Traditionally, we need to write a decoder for every type of object file we
want to manipulate. For example, if we have n different types of object
files or n (M,OS,BFF) tuples, we would need to write n loaders for
each different environments. Unlike traditional loaders which can only understand
one BFF, a retargetable loader (RL) is designed to be generically intelligent,
and understand a wide range of different object formats.
There are essentially three basic approaches to provide loading of a binary
object: you can handcraft the code, use library routines or use specifications.
An RL can be built using library routines or specifications. The idea of
using library routines is simpler but can be difficult, attempts to use tools
such as the BFD library are uninviting due to its complexity. Specifications
are easily understood and trouble free once they have been developed. It
is an ideal method to develop an RL based on a BFF grammar.
A binary object can be seen as having the following file abstractions: an
object file consists of a file header, a number of sections, relocation table
and symbol information. Three BFFs were examined and briefly described: DOS
EXE, Windows NE and Solaris ELF.
There are a few difference between grammars used in programming languages
and the grammar used for BFFs.
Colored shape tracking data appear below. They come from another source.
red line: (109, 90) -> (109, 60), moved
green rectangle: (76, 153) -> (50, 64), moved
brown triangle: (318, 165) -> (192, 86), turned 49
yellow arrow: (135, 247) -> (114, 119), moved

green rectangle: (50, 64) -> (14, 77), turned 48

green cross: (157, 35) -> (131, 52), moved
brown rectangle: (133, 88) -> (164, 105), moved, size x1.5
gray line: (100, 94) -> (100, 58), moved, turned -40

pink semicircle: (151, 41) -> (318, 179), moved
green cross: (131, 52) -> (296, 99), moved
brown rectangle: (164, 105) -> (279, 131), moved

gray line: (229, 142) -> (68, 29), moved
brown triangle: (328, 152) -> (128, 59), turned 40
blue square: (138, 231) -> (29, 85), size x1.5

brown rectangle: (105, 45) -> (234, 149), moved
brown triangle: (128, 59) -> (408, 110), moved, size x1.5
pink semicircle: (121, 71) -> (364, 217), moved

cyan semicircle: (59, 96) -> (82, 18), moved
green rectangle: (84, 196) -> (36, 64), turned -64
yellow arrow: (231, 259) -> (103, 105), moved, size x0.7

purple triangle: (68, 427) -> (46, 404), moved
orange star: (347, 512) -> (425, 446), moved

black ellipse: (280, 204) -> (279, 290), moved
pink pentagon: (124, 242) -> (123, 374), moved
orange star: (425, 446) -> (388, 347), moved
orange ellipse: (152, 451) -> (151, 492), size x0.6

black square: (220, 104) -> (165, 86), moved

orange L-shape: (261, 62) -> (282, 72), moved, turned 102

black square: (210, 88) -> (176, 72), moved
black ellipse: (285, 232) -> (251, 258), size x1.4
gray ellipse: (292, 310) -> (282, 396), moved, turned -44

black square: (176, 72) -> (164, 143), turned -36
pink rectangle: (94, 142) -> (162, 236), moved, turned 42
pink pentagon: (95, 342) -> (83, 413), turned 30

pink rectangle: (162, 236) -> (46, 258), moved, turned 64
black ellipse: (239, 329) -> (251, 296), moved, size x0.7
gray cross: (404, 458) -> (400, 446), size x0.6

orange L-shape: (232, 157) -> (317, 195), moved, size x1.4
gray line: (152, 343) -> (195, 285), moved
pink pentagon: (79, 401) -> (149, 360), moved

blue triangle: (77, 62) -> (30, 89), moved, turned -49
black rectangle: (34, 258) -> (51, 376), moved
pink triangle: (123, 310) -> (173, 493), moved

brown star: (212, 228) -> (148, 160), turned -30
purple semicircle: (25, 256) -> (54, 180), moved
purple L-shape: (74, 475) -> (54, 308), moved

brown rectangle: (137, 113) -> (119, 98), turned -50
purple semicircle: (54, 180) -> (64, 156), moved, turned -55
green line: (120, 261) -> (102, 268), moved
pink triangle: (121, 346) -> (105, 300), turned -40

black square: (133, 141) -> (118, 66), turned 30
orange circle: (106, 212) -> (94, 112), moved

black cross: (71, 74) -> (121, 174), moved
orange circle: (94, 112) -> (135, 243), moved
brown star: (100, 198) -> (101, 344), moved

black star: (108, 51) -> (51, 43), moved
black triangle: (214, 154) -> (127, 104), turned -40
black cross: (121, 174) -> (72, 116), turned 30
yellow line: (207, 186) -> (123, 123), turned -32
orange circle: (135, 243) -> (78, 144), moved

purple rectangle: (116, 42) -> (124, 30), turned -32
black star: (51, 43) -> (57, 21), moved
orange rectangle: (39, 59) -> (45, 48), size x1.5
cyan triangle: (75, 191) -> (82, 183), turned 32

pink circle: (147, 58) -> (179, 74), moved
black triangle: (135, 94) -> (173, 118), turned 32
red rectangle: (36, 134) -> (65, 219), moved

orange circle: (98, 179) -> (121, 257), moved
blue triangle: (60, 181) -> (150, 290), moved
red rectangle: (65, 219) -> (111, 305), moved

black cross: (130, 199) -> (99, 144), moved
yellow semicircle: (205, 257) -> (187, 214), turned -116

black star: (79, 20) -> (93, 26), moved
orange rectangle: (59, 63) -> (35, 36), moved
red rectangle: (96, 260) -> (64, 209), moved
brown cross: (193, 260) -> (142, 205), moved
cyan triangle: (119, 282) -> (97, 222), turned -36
The most significant difference is the ability
of the BFF grammar to re-reference information that were previously defined.
Previously defined information are critical in object file access. Addresses
and segment sizes are usually controlled by definitions found in the file
header and their values are determined only at run-time. The SRL is a first
attempt to develop an RL with a simple BFF grammar developed by the author.
To demonstrate how the SRL grammar works, specifications for (x86,DOS,EXE),
(x86,Windows,NE) and (Sparc,Solaris,ELF) were created and used as inputs
to the SRL. The SRL outputs a set of object structure (.h file) and loading
routines (.c file) for each of the specifications. The outputs for the
(x86,DOS,EXE) were incorporated into an existing tool (the DCC decompiler)
by replacing its loading modules with the SRL's loading output. The integration
was successful and the program behaved indifferently as before.
The retargetable loader has a lot of potential. Being able to capture different
object structure is a big plus for anyone wanting to write machine code
manipulation tools. Its ability to express BFF structure and provide an almost
automatic way to generate loading information benefits particularly in the
area of binary translation. There are still a lot of problems that are unsolved
in this area. Issues like how much detail is exposed to the loader, how to
create a proficient and flexible RL still needs to be worked on. The most
efficient and ideal BFF grammar that contains the most general structures
and constructs for all system environments has yet to be found.